U.S. markets closed lower on Friday ending the month negative with a volatile session after the mostly weaker-than-expected U.S. economic data. The U.S. preliminary gross domestic product increased at an annual rate of 2.6% in the fourth quarter, missing expectations for a 3.3% gain, after a 5.0% rise in the third quarter. For 2014 as a whole, GDP expanded 2.4% compared to 2.2% in 2013.
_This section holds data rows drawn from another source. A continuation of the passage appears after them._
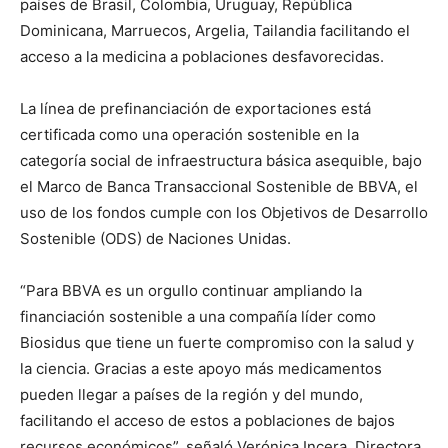
países de Brasil, Colombia, Uruguay, República
Dominicana, Marruecos, Argelia, Tailandia facilitando el
acceso a la medicina a poblaciones desfavorecidas.
La línea de prefinanciación de exportaciones está
certificada como una operación sostenible en la
categoría social de infraestructura básica asequible, bajo
el Marco de Banca Transaccional Sostenible de BBVA, el
uso de los fondos cumple con los Objetivos de Desarrollo
Sostenible (ODS) de Naciones Unidas.
“Para BBVA es un orgullo continuar ampliando la
financiación sostenible a una compañía líder como
Biosidus que tiene un fuerte compromiso con la salud y
la ciencia. Gracias a este apoyo más medicamentos
pueden llegar a países de la región y del mundo,
facilitando el acceso de estos a poblaciones de bajos
recursos económicos”, señaló Verónica Incera, Directora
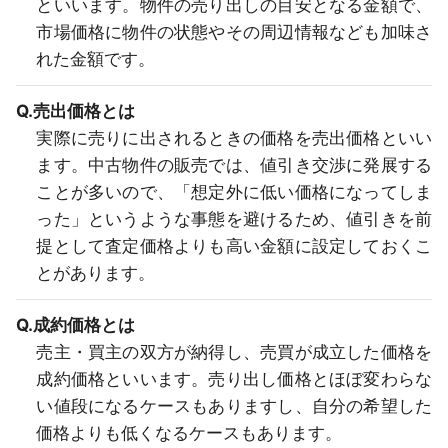
といいます。物件の売り出しの目安となる金額で、
市場価格に物件の状態やその周辺情報なども加味さ
れた金額です。
Q.売出価格とは
実際に売りに出されるときの価格を売出価格といい
ます。中古物件の販売では、値引き交渉に発展する
ことが多いので、「想定外に低い価格になってしま
った」というような事態を避けるため、値引きを前
提として査定価格よりも高い金額に設定しておくこ
とがあります。
Q.成約価格とは
売主・買主の双方が納得し、売買が成立した価格を
成約価格といいます。売り出し価格とほぼ変わらな
い値段になるケースもありますし、自分の希望した
価格よりも低くなるケースもあります。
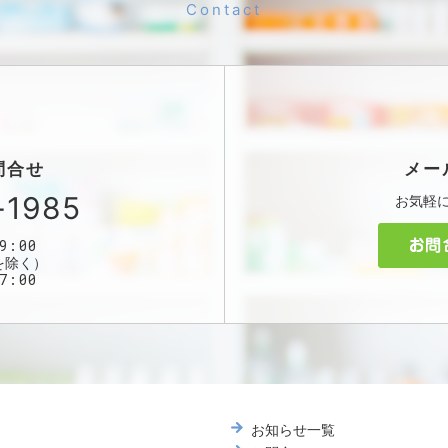
問合せ
メー
-1985
お気軽
9:00
を除く）
7:00
お知らせ一覧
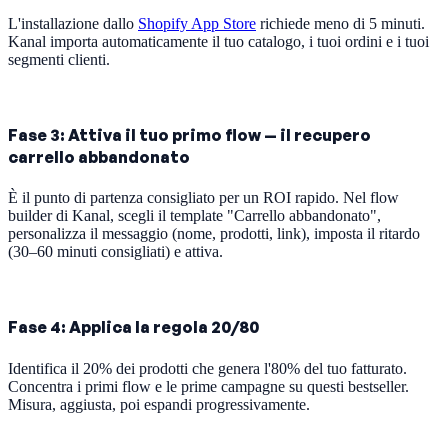
L'installazione dallo
Shopify App Store
richiede meno di 5 minuti.
Kanal importa automaticamente il tuo catalogo, i tuoi ordini e i tuoi
segmenti clienti.
Fase 3: Attiva il tuo primo flow — il recupero
carrello abbandonato
È il punto di partenza consigliato per un ROI rapido. Nel flow
builder di Kanal, scegli il template "Carrello abbandonato",
personalizza il messaggio (nome, prodotti, link), imposta il ritardo
(30–60 minuti consigliati) e attiva.
Fase 4: Applica la regola 20/80
Identifica il 20% dei prodotti che genera l'80% del tuo fatturato.
Concentra i primi flow e le prime campagne su questi bestseller.
Misura, aggiusta, poi espandi progressivamente.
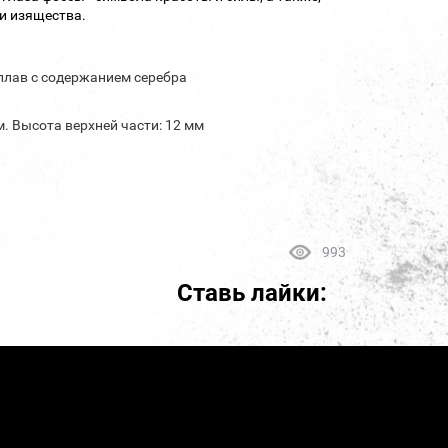
и изящества.
лав с содержанием серебра
. Высота верхней части: 12 мм
993
Ставь лайки:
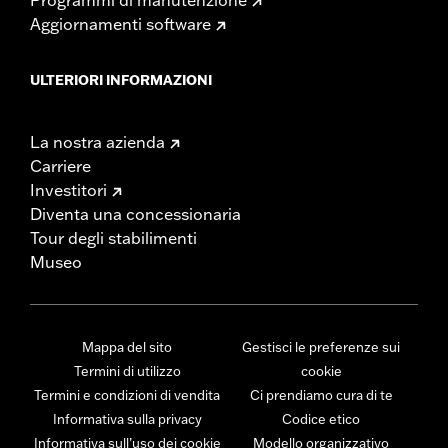
Aggiornamenti software
ULTERIORI INFORMAZIONI
La nostra azienda
Carriere
Investitori
Diventa una concessionaria
Tour degli stabilimenti
Museo
Mappa del sito
Gestisci le preferenze sui
Termini di utilizzo
cookie
Termini e condizioni di vendita
Ci prendiamo cura di te
Informativa sulla privacy
Codice etico
Informativa sull’uso dei cookie
Modello organizzativo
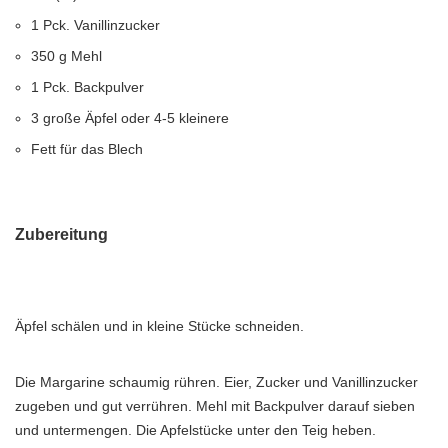
1 Pck. Vanillinzucker
350 g Mehl
1 Pck. Backpulver
3 große Äpfel oder 4-5 kleinere
Fett für das Blech
Zubereitung
Äpfel schälen und in kleine Stücke schneiden.
Die Margarine schaumig rühren. Eier, Zucker und Vanillinzucker
zugeben und gut verrühren. Mehl mit Backpulver darauf sieben
und untermengen. Die Apfelstücke unter den Teig heben.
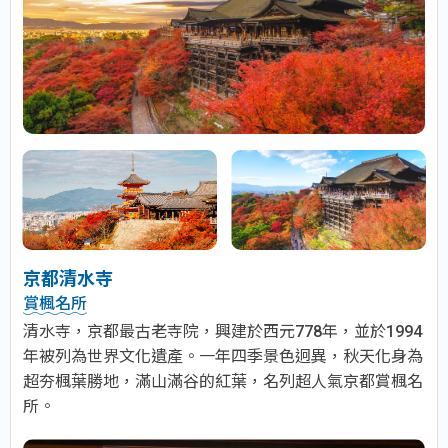
京都清水寺
賞楓名所
清水寺，京都最古老寺院，興建於西元778年，並於1994
年被列為世界文化遺產。一年四季景色迥異，秋天化身為
超夯楓葉勝地，滿山滿谷的紅葉，名列超人氣京都賞楓名
所。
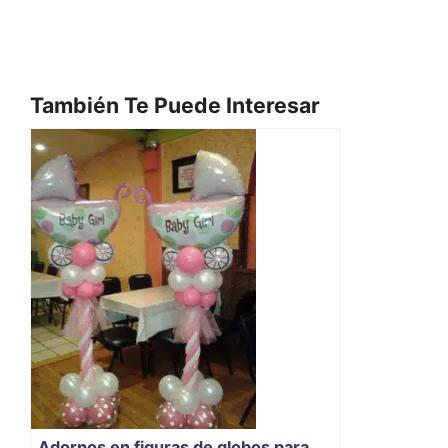
También Te Puede Interesar
Adornos en figuras de globos para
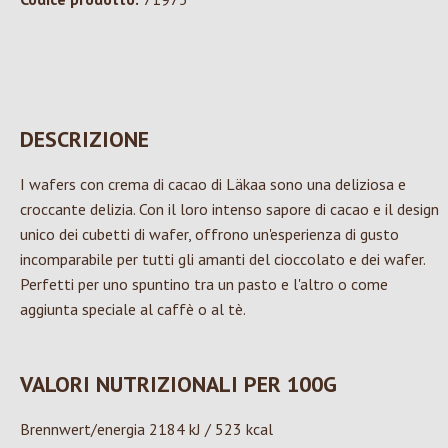
DESCRIZIONE
I wafers con crema di cacao di Läkaa sono una deliziosa e
croccante delizia. Con il loro intenso sapore di cacao e il design
unico dei cubetti di wafer, offrono un'esperienza di gusto
incomparabile per tutti gli amanti del cioccolato e dei wafer.
Perfetti per uno spuntino tra un pasto e l'altro o come
aggiunta speciale al caffè o al tè.
VALORI NUTRIZIONALI PER 100G
Brennwert/energia 2184 kJ / 523 kcal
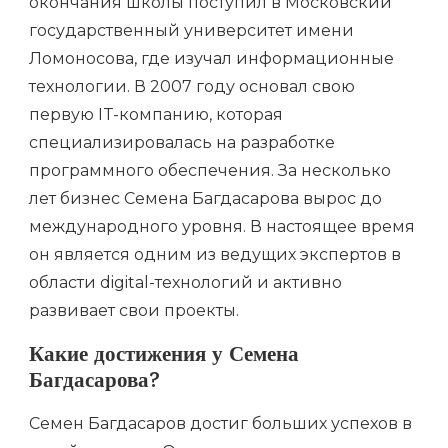
окончания школы поступил в Московский
государственный университет имени
Ломоносова, где изучал информационные
технологии. В 2007 году основал свою
первую IT-компанию, которая
специализировалась на разработке
программного обеспечения. За несколько
лет бизнес Семена Багдасарова вырос до
международного уровня. В настоящее время
он является одним из ведущих экспертов в
области digital-технологий и активно
развивает свои проекты.
Какие достижения у Семена
Багдасарова?
Семен Багдасаров достиг больших успехов в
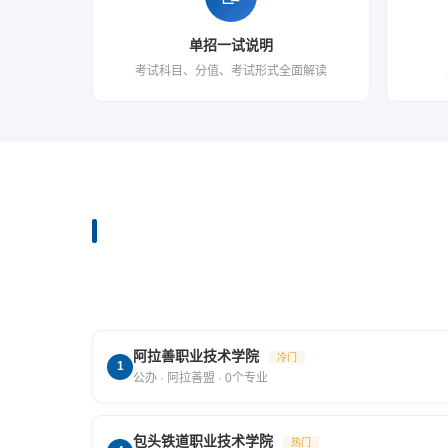
单招一试说明
考试科目、分值、考试形式全面解读
阿拉善职业技术学院
冷门
1
公办 · 阿拉善盟 · 0个专业
包头铁道职业技术学院
热门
The personal consumption expenditures (PCE) price index declined at an annual rate of 0.5% in the fourth quarter. That was the weakest reading since the first quarter of 2009.The Chicago purchasing managers' index increased from 59.4 in January to 58.8 in December, exceeding expectations for a fall to 58.1. December's figure was revised up from 58.3.The final University of Michigan's consumer sentiment index was 98.1 in January, in line with expectations, down from the preliminary estimate of 98.2.
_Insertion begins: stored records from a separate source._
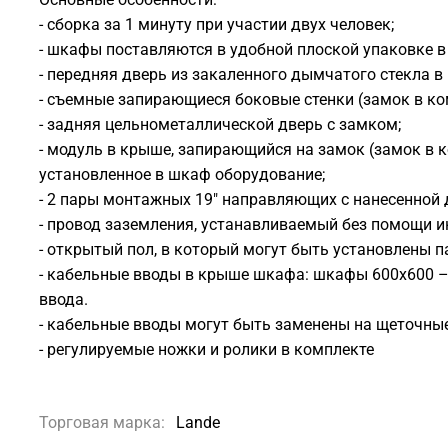
- сборка за 1 минуту при участии двух человек;
- шкафы поставляются в удобной плоской упаковке в
- передняя дверь из закаленного дымчатого стекла в
- съемные запирающиеся боковые стенки (замок в ко
- задняя цельнометаллической дверь с замком;
- модуль в крыше, запирающийся на замок (замок в 
установленное в шкаф оборудование;
- 2 пары монтажных 19" направляющих с нанесенной
- провод заземления, устанавливаемый без помощи и
- открытый пол, в который могут быть установлены 
- кабельные вводы в крыше шкафа: шкафы 600х600 –
ввода.
- кабельные вводы могут быть заменены на щеточны
- регулируемые ножки и ролики в комплекте
Торговая марка:
Lande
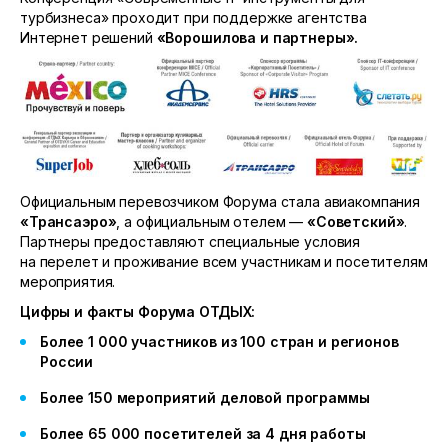
турбизнеса» проходит при поддержке агентства
Интернет решений
«Ворошилова и партнеры».
Официальным перевозчиком Форума стала авиакомпания
«Трансаэро»
, а официальным отелем —
«Советский»
.
Партнеры предоставляют специальные условия
на перелет и проживание всем участникам и посетителям
мероприятия.
Цифры и факты Форума ОТДЫХ:
Более 1 000 участников из 100 стран и регионов
России
Более 150 мероприятий деловой программы
Более 65 000 посетителей за 4 дня работы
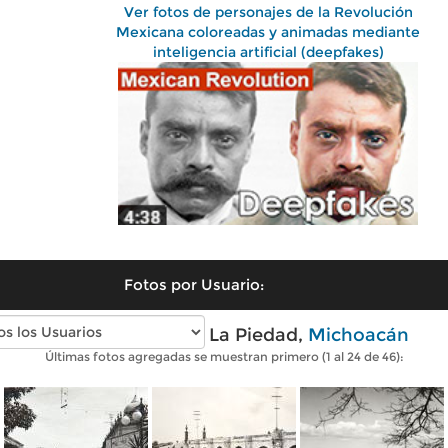
Ver fotos de personajes de la Revolución
Mexicana coloreadas y animadas mediante
inteligencia artificial (deepfakes)
Fotos por Usuario:
Fotos antiguas de La Piedad,
Michoacán
Últimas fotos agregadas se muestran primero (1 al 24 de 46):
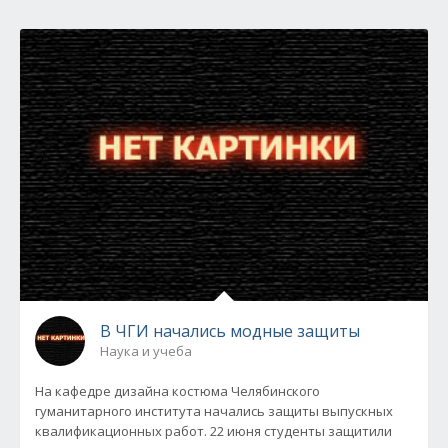
В ЧГИ начались модные защиты
Наука и учеба
На кафедре дизайна костюма Челябинского
гуманитарного института начались защиты выпускных
квалификационных работ. 22 июня студенты защитили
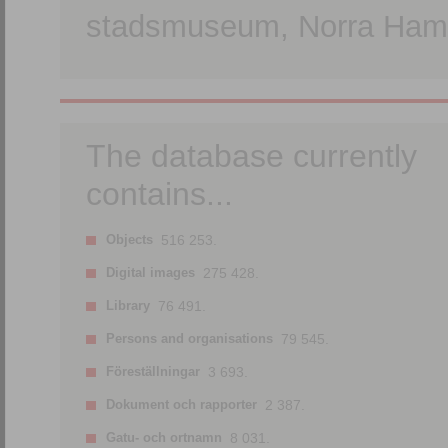
stadsmuseum, Norra Hamn
The database currently
contains...
Objects
516 253.
Digital images
275 428.
Library
76 491.
Persons and organisations
79 545.
Föreställningar
3 693.
Dokument och rapporter
2 387.
Gatu- och ortnamn
8 031.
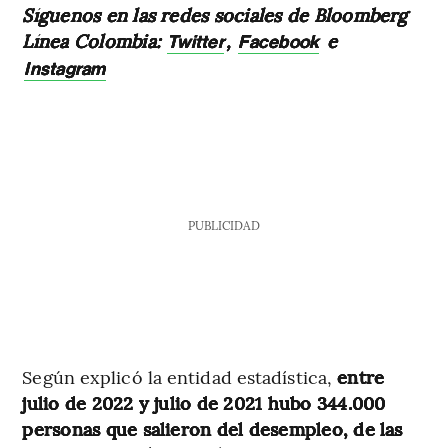
Síguenos en las redes sociales de Bloomberg
Línea Colombia:
,
e
Twitter
Facebook
Instagram
PUBLICIDAD
Según explicó la entidad estadística,
entre
julio de 2022 y julio de 2021 hubo 344.000
personas que salieron del desempleo, de las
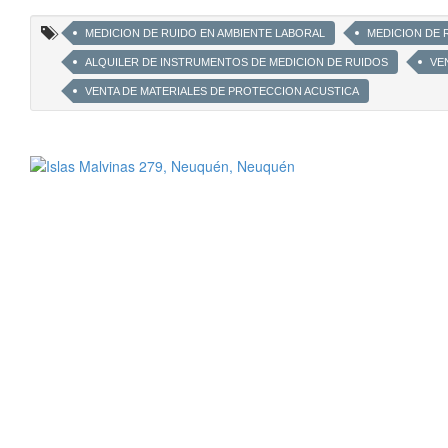
MEDICION DE RUIDO EN AMBIENTE LABORAL
MEDICION DE 
ALQUILER DE INSTRUMENTOS DE MEDICION DE RUIDOS
VE
VENTA DE MATERIALES DE PROTECCION ACUSTICA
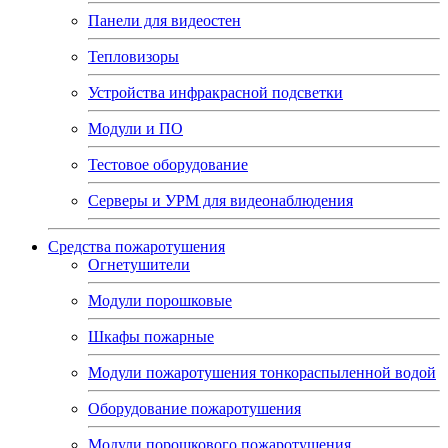
Панели для видеостен
Тепловизоры
Устройства инфракрасной подсветки
Модули и ПО
Тестовое оборудование
Серверы и УРМ для видеонаблюдения
Средства пожаротушения
Огнетушители
Модули порошковые
Шкафы пожарные
Модули пожаротушения тонкораспыленной водой
Оборудование пожаротушения
Модули порошкового пожаротушения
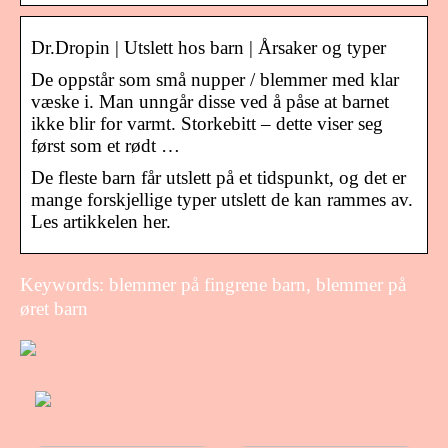
Dr.Dropin | Utslett hos barn | Årsaker og typer
De oppstår som små nupper / blemmer med klar
væske i. Man unngår disse ved å påse at barnet
ikke blir for varmt. Storkebitt – dette viser seg
først som et rødt …
De fleste barn får utslett på et tidspunkt, og det er
mange forskjellige typer utslett de kan rammes av.
Les artikkelen her.
Keywords: blemmer på fingrene barn, blemmer på
øret barn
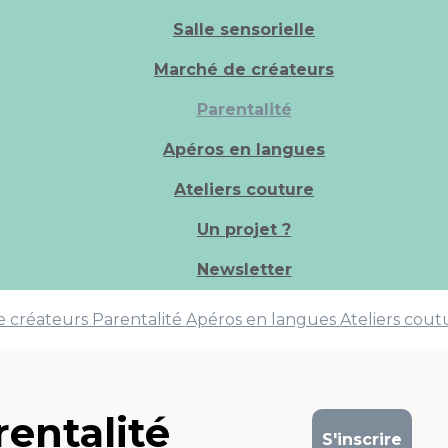
Salle sensorielle
Marché de créateurs
Parentalité
Apéros en langues
Ateliers couture
Un projet ?
Newsletter
e créateurs
Parentalité
Apéros en langues
Ateliers cou
rentalité
S'inscrire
The DOW JONES index lost -1.45%, closing at 17,164.95 points. The S&P 500 shed -1.30% with a final quote of 1,994.99 points. The S&P declined by 3.1% in January, the biggest loss since January 2014.
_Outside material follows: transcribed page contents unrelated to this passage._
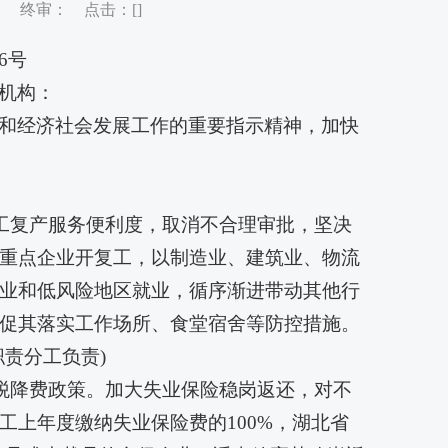
审： 终审： 点击：[
]
6号
机构：
和经济社会发展工作的重要指示精神，加快
复工复产服务便利度，取消不合理审批，坚决
重点企业开复工，以制造业、建筑业、物流
业和低风险地区就业，循序渐进带动其他行
促其落实工作场所、食堂宿舍等防控措施。
责分工负责)
减税降费政策。加大失业保险稳岗返还，对不
工上年度缴纳失业保险费的100%，湖北省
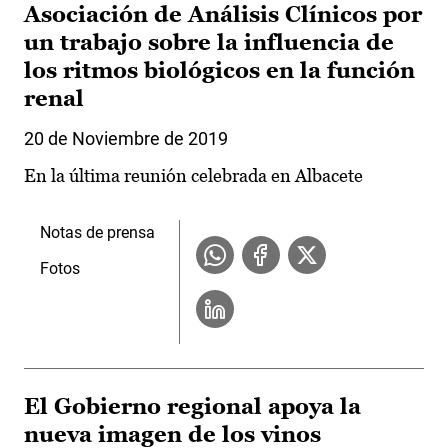
Asociación de Análisis Clínicos por
un trabajo sobre la influencia de
los ritmos biológicos en la función
renal
20 de Noviembre de 2019
En la última reunión celebrada en Albacete
Notas de prensa
Fotos
El Gobierno regional apoya la
nueva imagen de los vinos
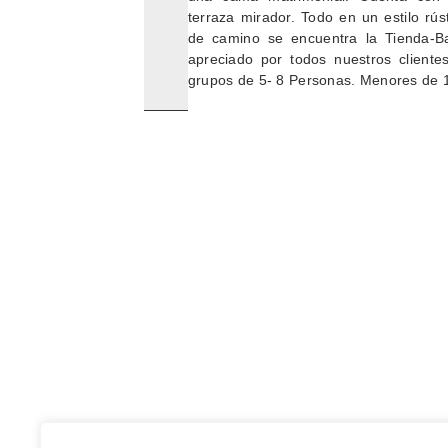
terraza mirador. Todo en un estilo rús
de camino se encuentra la Tienda-Ba
apreciado por todos nuestros cliente
grupos de 5- 8 Personas. Menores de 1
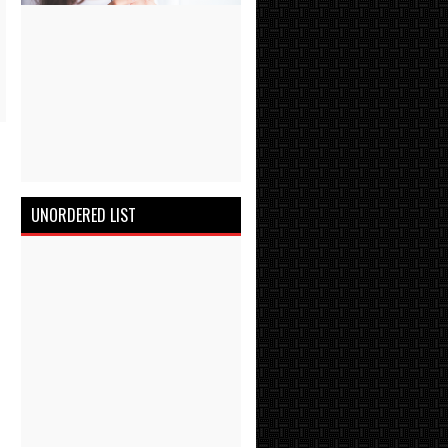
UNORDERED LIST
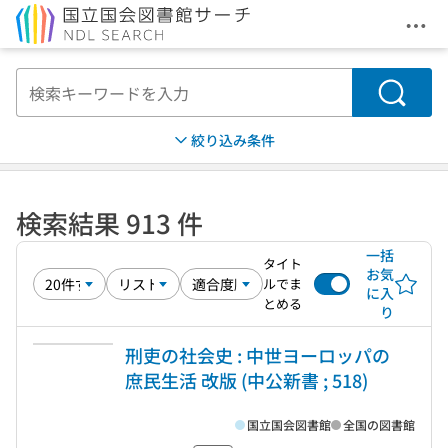
メニ
本文へ移動
検索
絞り込み条件
検索結果 913 件
一括
タイト
お気
ルでま
に入
とめる
り
刑吏の社会史 : 中世ヨーロッパの
庶民生活 改版 (中公新書 ; 518)
国立国会図書館
全国の図書館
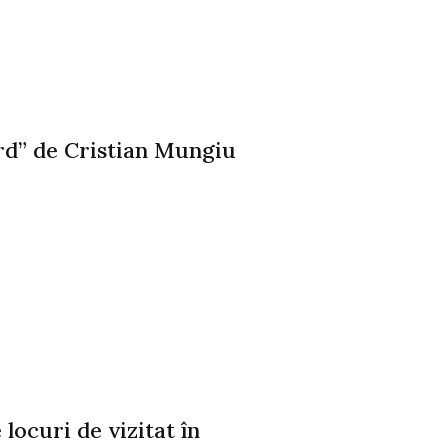
rd” de Cristian Mungiu
locuri de vizitat în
Chinese stock markets traded lower on Monday as data showed a weaker-than-expected Chinese HSBC Manufacturing PMI coming in at 49.7 in January compared to a previous reading of 49.8 with a forecast of 49.8. Hong Kong's Hang Seng is trading -0.32% at 24,428.03 points. China's Shanghai Composite closed at 3,129.00 points -2.53%.
Japan's Nikkei posted losses on Monday, closing -0.66% with a final quote of 17,558.04. Disappointing economic data from the U.S. and China raised concerns on global growth. Uncertainty over the fate of Greece in the Eurozone further added to risk aversion. A stronger Japanese Yen weighed on exporter shares. A rally in oil prices had a negative effect on airlines and the energy sector.